In the trained pig the use of his pig mind is developed to an unusual degree of activity and of quality to save himself from punishment and to gain the tidbits that reward his performance of tricks. The purpose of the trainer is accomplished by changing and developing the mind functioning of the pig. No trainer would attempt to change the nature of a pig—to develop a pig into an elephant, a different creature. Only characteristics can be changed or developed.

Plant Development

Luther Burbank has accomplished with plants even more extraordinary changes and developments in characteristics than have been achieved by the most expert trainers of animals. He could not make a carrot into a calla; but he did take the dwarf natural calla plant and develop it into a splendid lily that bears flowers measuring a foot across the petal. He also multiplied the characteristic colors of the natural calla and has evolved great blossoms of a score of shades, from pure white to jet black.

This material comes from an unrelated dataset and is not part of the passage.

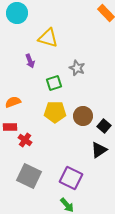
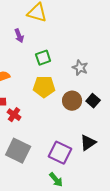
gray star: (77, 68) -> (80, 68), moved
brown circle: (83, 116) -> (72, 101), moved
black triangle: (99, 150) -> (88, 143), moved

The noted plant wizard developed, too, the naturally small, hard, dry, sour prune and transformed it into a juicy, sweet fruit that is bigger and more delicious than our common plum.

He also succeeded in altering radically an element of the natural walnut, which had a characteristic covering skin of bitter tannin over the meat inside the nut shell. For countless centuries walnut trees had been in the habit of covering the meat of their nuts with this tannin skin. Luther Burbank trained selected walnut trees to give up this fixed bad habit, and to produce nuts the meats of which were not enveloped in bitter coverings.